Summary stats for ABC

Introduction

In the previous post I gave a very brief introduction to ABC, including a simple example for inferring the parameters of a Markov process given some time series observations. Towards the end of the post I observed that there were (at least!) two potential problems with scaling up the simple approach described, one relating to the dimension of the data and the other relating to the dimension of the parameter space. Before moving on to the (to me, more interesting) problem of the dimension of the parameter space, I will briefly discuss the data dimension problem in this post, and provide a couple of references for further reading.

Summary stats

Recall that the simple rejection sampling approach to ABC involves first sampling a candidate parameter $\theta^\star$ from the prior and then sampling a corresponding data set $x^\star$ from the model. This simulated data set is compared with the true data $x$ using some (pseudo-)norm, $\Vert\cdot\Vert$ , and accepting $\theta^\star$ if the simulated data set is sufficiently close to the true data, $\Vert x^\star - x\Vert <\epsilon$ . It should be clear that if we are using a proper norm then as $\epsilon$ tends to zero the distribution of the accepted values tends to the desired posterior distribution of the parameters given the data.

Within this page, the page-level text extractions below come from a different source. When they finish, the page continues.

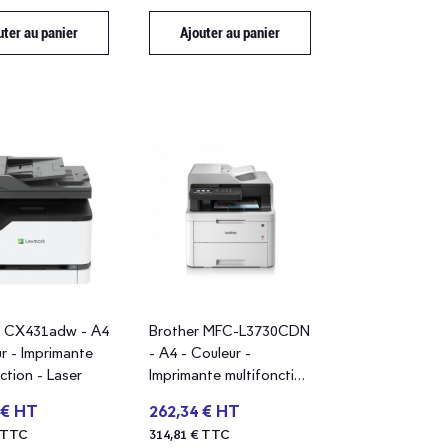
uter au panier
Ajouter au panier
k CX431adw - A4
Brother MFC-L3730CDN
r - Imprimante
- A4 - Couleur -
ction - Laser
Imprimante multifonction
- Laser
 € HT
262,34 € HT
€ TTC
314,81 € TTC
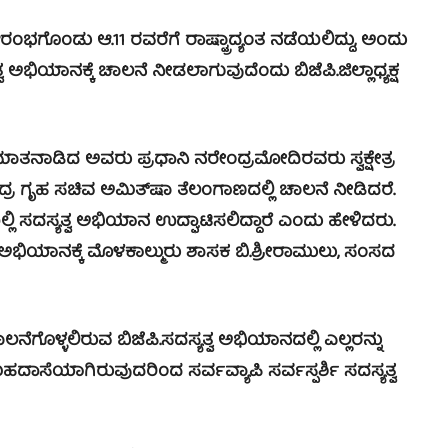
ಗೊಂಡು ಆ.11 ರವರೆಗೆ ರಾಷ್ಟ್ರಾದ್ಯಂತ ನಡೆಯಲಿದ್ದು, ಅಂದು
ಭಿಯಾನಕ್ಕೆ ಚಾಲನೆ ನೀಡಲಾಗುವುದೆಂದು ಬಿಜೆಪಿ.ಜಿಲ್ಲಾಧ್ಯಕ್ಷ
ಾತನಾಡಿದ ಅವರು ಪ್ರಧಾನಿ ನರೇಂದ್ರಮೋದಿರವರು ಸ್ವಕ್ಷೇತ್ರ
ದ್ರ ಗೃಹ ಸಚಿವ ಅಮಿತ್‍ಷಾ ತೆಲಂಗಾಣದಲ್ಲಿ ಚಾಲನೆ ನೀಡಿದರೆ.
ಯಲ್ಲಿ ಸದಸ್ಯತ್ವ ಅಭಿಯಾನ ಉದ್ಘಾಟಿಸಲಿದ್ದಾರೆ ಎಂದು ಹೇಳಿದರು.
ಯತ್ವ ಅಭಿಯಾನಕ್ಕೆ ಮೊಳಕಾಲ್ಮುರು ಶಾಸಕ ಬಿ.ಶ್ರೀರಾಮುಲು, ಸಂಸದ
ಲಿರುವ ಬಿಜೆಪಿ.ಸದಸ್ಯತ್ವ ಅಭಿಯಾನದಲ್ಲಿ ಎಲ್ಲರನ್ನು
ೆಯಾಗಿರುವುದರಿಂದ ಸರ್ವವ್ಯಾಪಿ ಸರ್ವಸ್ಪರ್ಶಿ ಸದಸ್ಯತ್ವ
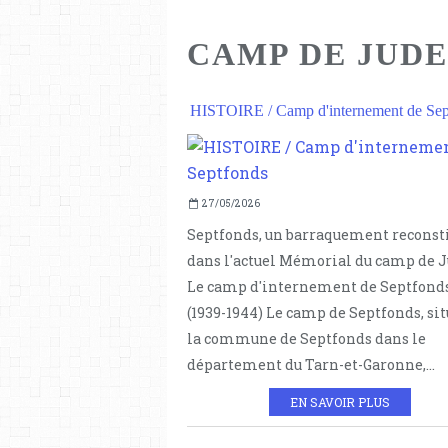
CAMP DE JUDE
HISTOIRE / Camp d'internement de Sep
27/05/2026
Septfonds, un barraquement reconst
dans l'actuel Mémorial du camp de 
Le camp d'internement de Septfond
(1939-1944) Le camp de Septfonds, sit
la commune de Septfonds dans le
département du Tarn-et-Garonne,...
EN SAVOIR PLUS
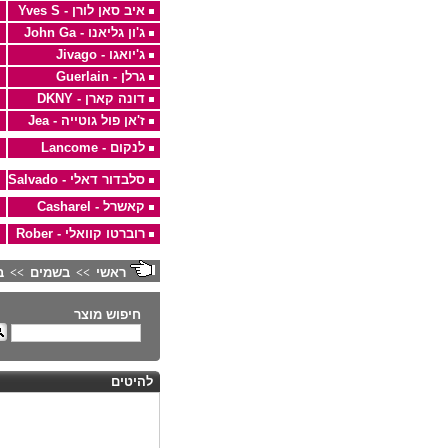
איב סאן לורן - Yves S
ג'ון גליאנו - John Ga
ג'יואגו - Jivago
גרלן - Guerlain
דונה קארן - DKNY
ז'אן פול גוטייה - Jea
לנקום - Lancome
סלבדור דאלי - Salvado
קאשרל - Casharel
רוברטו קוואלי - Rober
ראשי
בשמים
ב
>>
>>
חיפוש מוצר
להיטים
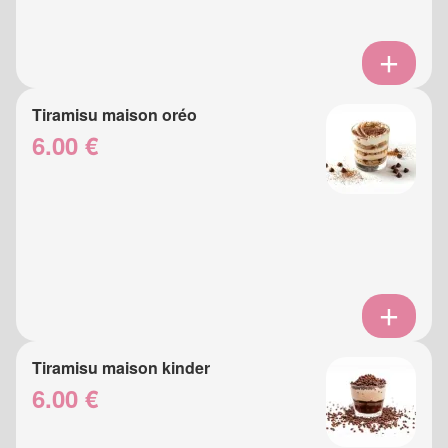
Tiramisu maison oréo
6.00 €
Tiramisu maison kinder
6.00 €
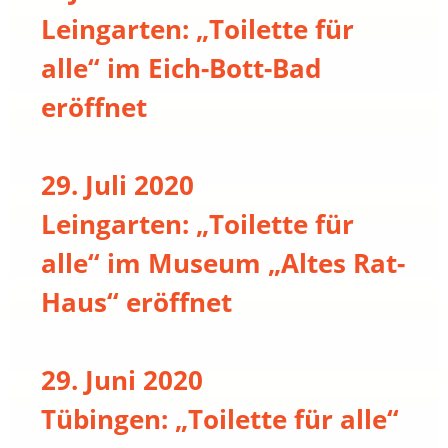
Leingarten: „Toilette für
alle“ im Eich-Bott-Bad
eröffnet
29. Juli 2020
Leingarten: „Toilette für
alle“ im Museum „Altes Rat-
Haus“ eröffnet
29. Juni 2020
Tübingen: „Toilette für alle“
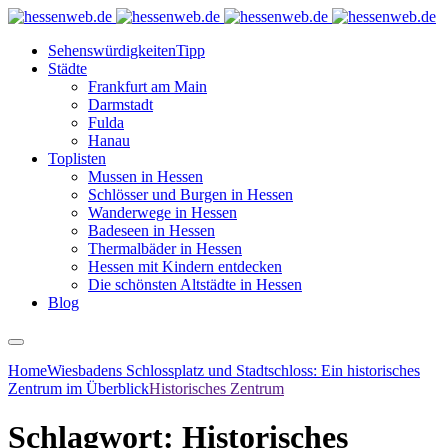
Sehenswürdigkeiten
Tipp
Städte
Frankfurt am Main
Darmstadt
Fulda
Hanau
Toplisten
Mussen in Hessen
Schlösser und Burgen in Hessen
Wanderwege in Hessen
Badeseen in Hessen
Thermalbäder in Hessen
Hessen mit Kindern entdecken
Die schönsten Altstädte in Hessen
Blog
Home
Wiesbadens Schlossplatz und Stadtschloss: Ein historisches
Zentrum im Überblick
Historisches Zentrum
Schlagwort:
Historisches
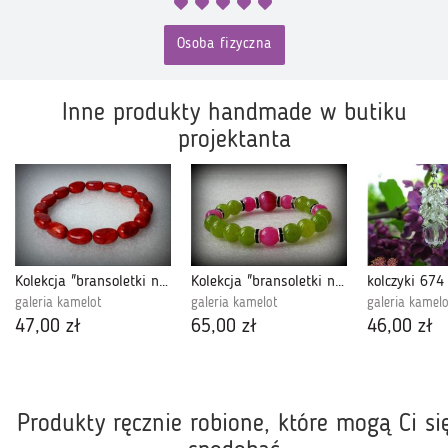
Osoba fizyczna
Inne produkty handmade w butiku
projektanta
Kolekcja "bransoletki na bogato" - No.109
Kolekcja "bransoletki na bogato" - Nr.390
kolczyki 674
galeria kamelot
galeria kamelot
galeria kamel
47,00 zł
65,00 zł
46,00 zł
Produkty ręcznie robione, które mogą Ci si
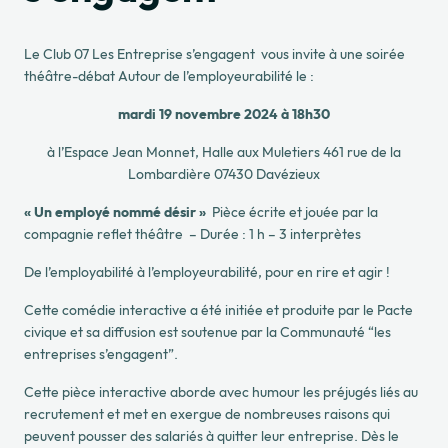
Le Club 07 Les Entreprise s’engagent v
ous invite à une
soirée
théâtre-débat
Autour de l’employeurabilité le :
mardi 19 novembre 2024 à 18h30
à l’Espace Jean Monnet, Halle aux Muletiers 461 rue de la
Lombardière 07430 Davézieux
« Un employé nommé désir »
Pièce écrite et jouée par la
compagnie
reflet théâtre –
Durée : 1 h – 3 interprètes
De l’employabilité à l’employeurabilité, pour en rire et agir !
Cette comédie interactive a été initiée et produite par le
Pacte
civique
et sa diffusion est soutenue par la Communauté “
les
entreprises s’engagent
”.
Cette
pièce interactive
aborde avec humour les
préjugés liés au
recrutement
et met en exergue de nombreuses raisons qui
peuvent pousser des salariés à quitter leur entreprise. Dès le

However, smaller choices of $\epsilon$ will lead to higher rejection rates. This will be a particular problem in the context of high-dimensional $x$ , where it is often unrealistic to expect a close match between all components of $x$ and the simulated data $x^\star$ , even for a good choice of $\theta^\star$ . In this case, it makes more sense to look for good agreement between particular aspects of $x$ , such as the mean, or variance, or auto-correlation, depending on the exact problem and context. If we can find a finite set of sufficient statistics, $s(x)$ for $\theta$ , then it should be clear that replacing the acceptance criterion with $\Vert s(x^\star) - s(x)\Vert <\epsilon$ will also lead to a scheme tending to the true posterior as $\epsilon$ tends to zero (assuming a proper norm on the space of sufficient statistics), and will typically be better than the naive method, since the sufficient statistics will be of lower dimension and less “noisy” that the raw data, leading to higher acceptance rates with no loss of information.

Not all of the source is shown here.